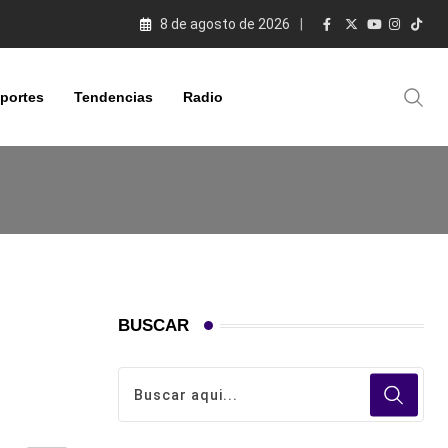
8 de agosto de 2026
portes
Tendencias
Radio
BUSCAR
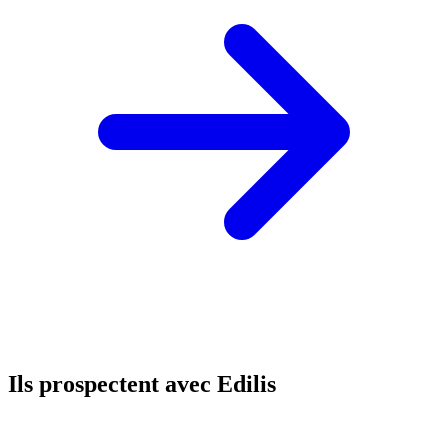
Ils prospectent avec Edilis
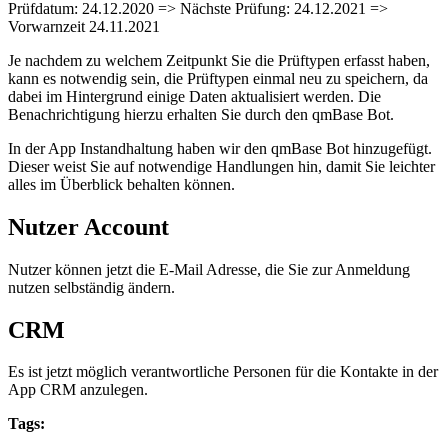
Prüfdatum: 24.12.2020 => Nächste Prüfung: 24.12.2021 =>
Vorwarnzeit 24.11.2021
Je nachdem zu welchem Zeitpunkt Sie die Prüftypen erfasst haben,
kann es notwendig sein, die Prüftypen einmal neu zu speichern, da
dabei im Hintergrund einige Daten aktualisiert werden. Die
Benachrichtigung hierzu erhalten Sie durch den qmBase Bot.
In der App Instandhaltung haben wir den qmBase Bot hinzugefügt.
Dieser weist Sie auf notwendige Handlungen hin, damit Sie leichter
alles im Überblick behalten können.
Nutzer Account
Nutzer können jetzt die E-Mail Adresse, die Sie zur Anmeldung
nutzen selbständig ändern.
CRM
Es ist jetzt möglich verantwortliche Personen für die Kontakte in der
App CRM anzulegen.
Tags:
::::::::
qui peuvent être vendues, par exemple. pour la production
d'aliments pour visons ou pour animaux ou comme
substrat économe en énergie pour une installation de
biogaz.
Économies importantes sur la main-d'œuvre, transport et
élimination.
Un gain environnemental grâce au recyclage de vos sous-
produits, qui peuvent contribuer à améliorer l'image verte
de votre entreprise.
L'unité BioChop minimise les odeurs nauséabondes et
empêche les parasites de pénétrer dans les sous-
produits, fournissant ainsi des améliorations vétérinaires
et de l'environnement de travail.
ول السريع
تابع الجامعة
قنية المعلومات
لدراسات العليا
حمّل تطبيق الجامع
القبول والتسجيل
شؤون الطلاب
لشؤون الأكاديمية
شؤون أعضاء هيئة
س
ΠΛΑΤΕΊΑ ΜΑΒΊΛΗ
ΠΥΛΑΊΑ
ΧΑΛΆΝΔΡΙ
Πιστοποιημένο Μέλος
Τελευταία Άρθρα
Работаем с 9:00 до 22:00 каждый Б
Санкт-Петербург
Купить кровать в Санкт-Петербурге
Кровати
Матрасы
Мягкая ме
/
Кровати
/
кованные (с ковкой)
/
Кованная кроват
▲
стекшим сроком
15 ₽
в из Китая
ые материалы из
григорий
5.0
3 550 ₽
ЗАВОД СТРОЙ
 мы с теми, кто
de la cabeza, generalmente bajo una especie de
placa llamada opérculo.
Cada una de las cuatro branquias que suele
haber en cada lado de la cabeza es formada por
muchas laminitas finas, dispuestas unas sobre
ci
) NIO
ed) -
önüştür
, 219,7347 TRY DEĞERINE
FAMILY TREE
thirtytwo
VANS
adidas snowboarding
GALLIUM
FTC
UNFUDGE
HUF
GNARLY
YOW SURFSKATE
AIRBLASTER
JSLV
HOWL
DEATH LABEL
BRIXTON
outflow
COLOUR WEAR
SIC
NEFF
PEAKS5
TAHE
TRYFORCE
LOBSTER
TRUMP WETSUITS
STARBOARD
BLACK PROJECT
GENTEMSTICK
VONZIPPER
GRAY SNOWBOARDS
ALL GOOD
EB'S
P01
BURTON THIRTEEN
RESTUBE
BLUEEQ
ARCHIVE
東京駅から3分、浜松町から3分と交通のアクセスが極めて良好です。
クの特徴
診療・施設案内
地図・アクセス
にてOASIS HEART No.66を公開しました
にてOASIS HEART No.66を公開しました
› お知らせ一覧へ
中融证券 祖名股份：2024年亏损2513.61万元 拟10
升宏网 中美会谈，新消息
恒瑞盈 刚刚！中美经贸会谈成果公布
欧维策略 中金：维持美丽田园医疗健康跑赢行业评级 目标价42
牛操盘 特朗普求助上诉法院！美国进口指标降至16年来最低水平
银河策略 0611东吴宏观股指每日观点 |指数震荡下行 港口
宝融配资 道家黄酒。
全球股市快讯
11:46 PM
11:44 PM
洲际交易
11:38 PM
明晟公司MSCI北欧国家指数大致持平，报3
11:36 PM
::::::::
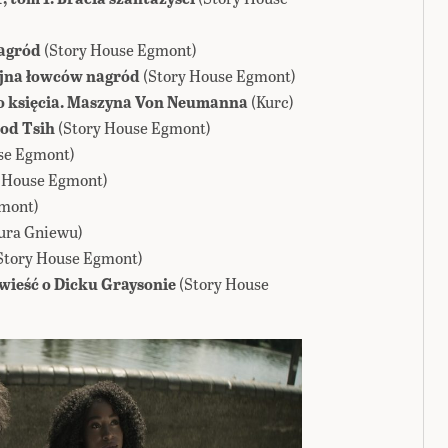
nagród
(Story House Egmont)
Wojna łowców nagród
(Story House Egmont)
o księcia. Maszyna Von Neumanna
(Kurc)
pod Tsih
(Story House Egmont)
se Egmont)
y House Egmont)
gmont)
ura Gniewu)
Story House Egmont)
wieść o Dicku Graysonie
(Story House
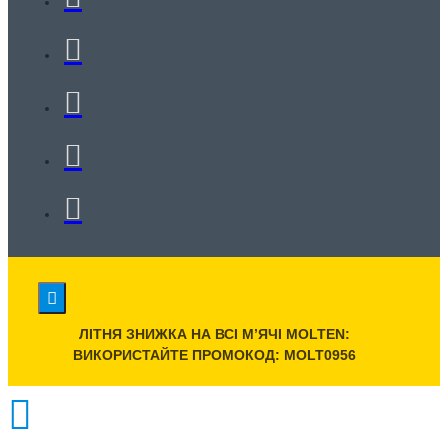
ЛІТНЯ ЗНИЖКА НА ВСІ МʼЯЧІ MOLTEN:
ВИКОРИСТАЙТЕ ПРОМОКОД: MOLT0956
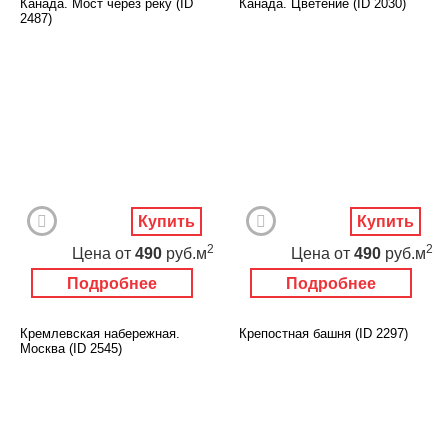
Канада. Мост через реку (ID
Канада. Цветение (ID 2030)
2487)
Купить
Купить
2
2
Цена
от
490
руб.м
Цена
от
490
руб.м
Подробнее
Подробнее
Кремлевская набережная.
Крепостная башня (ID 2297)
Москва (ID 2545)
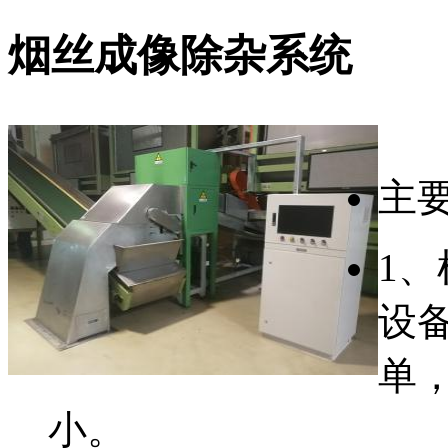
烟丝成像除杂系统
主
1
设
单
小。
::::::::
Count the lines above that contain the word "qmBase", and give only that number.

2